* **The task**:
Nothing but the lines from the one with "Nossack Best Recipes – Ham" down to the one with "Go to Homepage" should be returned, exactly and with both ends included, from the material below.

* **Supplied information**:
* * * * * * *

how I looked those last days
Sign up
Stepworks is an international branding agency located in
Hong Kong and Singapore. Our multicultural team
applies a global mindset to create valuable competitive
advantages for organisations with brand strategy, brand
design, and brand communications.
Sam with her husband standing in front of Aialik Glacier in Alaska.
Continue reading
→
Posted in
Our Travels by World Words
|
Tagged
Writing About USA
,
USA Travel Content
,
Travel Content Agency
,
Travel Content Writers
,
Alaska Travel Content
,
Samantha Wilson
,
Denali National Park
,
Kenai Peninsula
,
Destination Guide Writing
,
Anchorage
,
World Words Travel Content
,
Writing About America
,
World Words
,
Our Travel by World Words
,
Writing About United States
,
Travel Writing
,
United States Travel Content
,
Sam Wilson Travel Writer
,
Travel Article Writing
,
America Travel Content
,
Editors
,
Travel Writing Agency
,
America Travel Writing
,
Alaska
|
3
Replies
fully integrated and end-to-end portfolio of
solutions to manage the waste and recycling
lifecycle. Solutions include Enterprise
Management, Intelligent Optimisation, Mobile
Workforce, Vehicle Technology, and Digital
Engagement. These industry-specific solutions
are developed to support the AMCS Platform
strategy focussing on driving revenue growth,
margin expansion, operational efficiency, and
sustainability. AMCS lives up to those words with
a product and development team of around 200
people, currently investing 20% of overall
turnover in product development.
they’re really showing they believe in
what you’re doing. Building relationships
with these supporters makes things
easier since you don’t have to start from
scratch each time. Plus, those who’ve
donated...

* * * * * * *

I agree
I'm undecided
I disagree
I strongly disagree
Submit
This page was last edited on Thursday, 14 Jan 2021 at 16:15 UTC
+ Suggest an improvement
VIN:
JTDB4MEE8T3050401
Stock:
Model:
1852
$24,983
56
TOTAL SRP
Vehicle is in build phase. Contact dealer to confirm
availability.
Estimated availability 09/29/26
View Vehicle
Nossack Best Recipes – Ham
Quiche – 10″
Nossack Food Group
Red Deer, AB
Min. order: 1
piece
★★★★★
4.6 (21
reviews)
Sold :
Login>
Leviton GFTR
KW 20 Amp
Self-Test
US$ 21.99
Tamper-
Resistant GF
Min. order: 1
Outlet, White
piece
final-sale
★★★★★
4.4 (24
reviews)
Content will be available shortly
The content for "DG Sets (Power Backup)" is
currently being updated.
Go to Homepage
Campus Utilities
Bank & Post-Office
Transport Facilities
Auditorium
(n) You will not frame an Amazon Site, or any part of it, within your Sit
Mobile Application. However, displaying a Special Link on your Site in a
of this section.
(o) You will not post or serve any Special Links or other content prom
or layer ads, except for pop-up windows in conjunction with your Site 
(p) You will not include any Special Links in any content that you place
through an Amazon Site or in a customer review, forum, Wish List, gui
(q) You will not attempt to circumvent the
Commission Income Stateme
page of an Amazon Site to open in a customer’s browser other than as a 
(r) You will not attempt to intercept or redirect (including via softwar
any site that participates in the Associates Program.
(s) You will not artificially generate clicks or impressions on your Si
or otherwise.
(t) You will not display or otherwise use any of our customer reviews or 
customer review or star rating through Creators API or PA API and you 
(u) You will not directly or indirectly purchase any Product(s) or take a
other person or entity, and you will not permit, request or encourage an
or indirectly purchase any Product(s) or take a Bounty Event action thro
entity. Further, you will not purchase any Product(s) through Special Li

* * * * * * *

* **Task solution**:
Nossack Best Recipes – Ham
Quiche – 10″
Nossack Food Group
Red Deer, AB
Min. order: 1
piece
★★★★★
4.6 (21
reviews)
Sold :
Login>
Leviton GFTR
KW 20 Amp
Self-Test
US$ 21.99
Tamper-
Resistant GF
Min. order: 1
Outlet, White
piece
final-sale
★★★★★
4.4 (24
reviews)
Content will be available shortly
The content for "DG Sets (Power Backup)" is
currently being updated.
Go to Homepage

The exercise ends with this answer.